[Exercise requirements] Using the data below, copy out all lines with the word "relationships".

[Provided records]
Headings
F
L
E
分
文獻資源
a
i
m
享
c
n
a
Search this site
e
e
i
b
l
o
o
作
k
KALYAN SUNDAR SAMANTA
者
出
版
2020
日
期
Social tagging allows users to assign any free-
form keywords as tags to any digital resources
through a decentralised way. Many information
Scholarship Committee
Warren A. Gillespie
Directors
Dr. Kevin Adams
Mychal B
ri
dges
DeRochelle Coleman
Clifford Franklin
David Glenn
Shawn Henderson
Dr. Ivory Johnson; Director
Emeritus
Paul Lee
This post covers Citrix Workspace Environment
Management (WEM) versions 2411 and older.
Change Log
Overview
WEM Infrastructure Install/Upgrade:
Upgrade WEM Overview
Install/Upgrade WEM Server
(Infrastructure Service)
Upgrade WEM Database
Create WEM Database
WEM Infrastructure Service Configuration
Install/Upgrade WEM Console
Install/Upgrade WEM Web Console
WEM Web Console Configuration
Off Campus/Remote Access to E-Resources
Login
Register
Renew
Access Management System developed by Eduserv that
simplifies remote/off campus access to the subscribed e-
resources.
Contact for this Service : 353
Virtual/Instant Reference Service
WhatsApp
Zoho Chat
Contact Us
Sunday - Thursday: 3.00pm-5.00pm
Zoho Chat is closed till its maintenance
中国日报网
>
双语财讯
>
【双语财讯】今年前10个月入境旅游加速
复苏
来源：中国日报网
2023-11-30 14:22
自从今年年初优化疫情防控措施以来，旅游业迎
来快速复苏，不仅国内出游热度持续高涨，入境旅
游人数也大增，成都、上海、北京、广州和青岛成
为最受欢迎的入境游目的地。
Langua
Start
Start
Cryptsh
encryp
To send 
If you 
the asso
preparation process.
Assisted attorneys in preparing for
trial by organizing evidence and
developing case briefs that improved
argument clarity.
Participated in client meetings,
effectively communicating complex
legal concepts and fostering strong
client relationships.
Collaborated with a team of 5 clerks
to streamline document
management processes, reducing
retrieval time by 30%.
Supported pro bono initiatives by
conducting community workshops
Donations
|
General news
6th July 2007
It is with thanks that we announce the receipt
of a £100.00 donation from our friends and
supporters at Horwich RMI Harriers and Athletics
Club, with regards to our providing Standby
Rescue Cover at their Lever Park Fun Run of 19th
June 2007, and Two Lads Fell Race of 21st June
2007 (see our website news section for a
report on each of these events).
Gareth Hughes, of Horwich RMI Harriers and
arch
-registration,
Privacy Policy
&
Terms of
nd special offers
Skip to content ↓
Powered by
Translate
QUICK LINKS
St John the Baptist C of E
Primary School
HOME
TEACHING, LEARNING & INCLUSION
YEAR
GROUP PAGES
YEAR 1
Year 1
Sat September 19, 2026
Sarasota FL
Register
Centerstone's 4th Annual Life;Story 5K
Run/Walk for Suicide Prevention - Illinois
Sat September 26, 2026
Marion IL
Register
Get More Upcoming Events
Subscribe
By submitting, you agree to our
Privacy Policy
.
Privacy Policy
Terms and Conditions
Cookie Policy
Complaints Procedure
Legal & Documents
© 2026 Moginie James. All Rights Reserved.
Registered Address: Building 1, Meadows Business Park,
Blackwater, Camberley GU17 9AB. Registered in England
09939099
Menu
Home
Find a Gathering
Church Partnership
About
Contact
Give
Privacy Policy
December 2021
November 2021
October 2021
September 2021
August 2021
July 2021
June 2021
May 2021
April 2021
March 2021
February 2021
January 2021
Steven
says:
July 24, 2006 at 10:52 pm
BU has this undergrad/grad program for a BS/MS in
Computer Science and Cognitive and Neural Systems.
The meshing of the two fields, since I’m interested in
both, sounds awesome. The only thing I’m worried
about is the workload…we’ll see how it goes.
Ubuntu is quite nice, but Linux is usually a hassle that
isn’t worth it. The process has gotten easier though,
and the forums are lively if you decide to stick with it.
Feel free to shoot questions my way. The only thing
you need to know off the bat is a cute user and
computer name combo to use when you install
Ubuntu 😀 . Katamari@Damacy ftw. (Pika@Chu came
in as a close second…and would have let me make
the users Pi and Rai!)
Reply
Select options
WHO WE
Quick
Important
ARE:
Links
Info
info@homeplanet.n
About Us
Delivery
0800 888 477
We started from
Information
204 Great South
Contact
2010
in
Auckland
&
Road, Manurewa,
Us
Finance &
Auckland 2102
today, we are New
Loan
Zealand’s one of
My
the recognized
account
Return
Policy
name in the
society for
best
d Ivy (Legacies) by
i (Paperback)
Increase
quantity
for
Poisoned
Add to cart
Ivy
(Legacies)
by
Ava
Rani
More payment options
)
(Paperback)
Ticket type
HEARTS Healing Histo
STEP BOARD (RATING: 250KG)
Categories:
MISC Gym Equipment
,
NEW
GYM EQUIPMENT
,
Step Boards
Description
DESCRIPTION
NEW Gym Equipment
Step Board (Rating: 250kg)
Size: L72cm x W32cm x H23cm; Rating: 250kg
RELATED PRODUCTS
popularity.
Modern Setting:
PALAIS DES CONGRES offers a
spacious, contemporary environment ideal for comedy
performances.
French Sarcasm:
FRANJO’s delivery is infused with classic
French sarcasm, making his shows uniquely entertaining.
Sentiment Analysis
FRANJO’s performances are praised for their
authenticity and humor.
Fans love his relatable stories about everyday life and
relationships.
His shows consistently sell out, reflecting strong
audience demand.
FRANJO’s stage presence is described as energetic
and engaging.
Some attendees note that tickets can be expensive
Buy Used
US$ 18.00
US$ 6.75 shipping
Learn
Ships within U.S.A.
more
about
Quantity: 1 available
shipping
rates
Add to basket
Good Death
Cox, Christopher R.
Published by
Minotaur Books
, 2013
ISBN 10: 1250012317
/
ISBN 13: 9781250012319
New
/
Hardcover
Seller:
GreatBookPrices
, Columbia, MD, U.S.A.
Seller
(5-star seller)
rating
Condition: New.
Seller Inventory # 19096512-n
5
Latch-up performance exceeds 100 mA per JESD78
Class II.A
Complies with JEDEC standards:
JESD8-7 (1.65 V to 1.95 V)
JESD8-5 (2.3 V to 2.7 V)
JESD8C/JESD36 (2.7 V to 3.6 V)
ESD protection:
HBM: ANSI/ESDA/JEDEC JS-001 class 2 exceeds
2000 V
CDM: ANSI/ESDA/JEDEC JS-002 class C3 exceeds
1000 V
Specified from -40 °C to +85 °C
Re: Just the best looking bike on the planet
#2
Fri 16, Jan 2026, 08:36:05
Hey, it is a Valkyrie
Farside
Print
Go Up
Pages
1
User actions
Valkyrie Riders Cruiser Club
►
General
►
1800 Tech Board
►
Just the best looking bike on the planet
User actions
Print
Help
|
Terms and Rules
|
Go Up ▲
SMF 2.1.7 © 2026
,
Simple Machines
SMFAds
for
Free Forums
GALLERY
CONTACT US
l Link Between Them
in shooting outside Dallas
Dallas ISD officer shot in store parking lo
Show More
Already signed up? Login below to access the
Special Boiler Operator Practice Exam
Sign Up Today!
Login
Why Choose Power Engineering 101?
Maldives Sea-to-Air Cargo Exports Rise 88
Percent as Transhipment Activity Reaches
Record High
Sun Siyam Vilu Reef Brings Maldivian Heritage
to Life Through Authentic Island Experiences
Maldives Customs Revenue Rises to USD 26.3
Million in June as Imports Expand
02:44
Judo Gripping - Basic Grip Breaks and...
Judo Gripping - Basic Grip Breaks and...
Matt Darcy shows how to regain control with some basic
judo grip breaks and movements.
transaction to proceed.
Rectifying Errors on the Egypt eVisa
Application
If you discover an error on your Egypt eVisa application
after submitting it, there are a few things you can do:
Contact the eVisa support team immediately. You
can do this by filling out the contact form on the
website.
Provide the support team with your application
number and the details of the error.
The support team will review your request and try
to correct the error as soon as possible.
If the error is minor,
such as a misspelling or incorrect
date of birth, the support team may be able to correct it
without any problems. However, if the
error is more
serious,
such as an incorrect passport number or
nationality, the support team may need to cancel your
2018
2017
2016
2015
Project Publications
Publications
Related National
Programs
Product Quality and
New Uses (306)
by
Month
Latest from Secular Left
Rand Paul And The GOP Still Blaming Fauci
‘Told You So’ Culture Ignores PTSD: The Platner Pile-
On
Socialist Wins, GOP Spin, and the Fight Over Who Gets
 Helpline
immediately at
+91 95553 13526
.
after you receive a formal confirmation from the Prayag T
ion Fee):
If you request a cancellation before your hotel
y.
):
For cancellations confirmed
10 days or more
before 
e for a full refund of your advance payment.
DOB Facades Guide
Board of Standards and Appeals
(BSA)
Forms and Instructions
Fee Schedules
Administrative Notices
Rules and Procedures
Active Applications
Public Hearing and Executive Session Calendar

[Your solution]
client relationships.
relationships.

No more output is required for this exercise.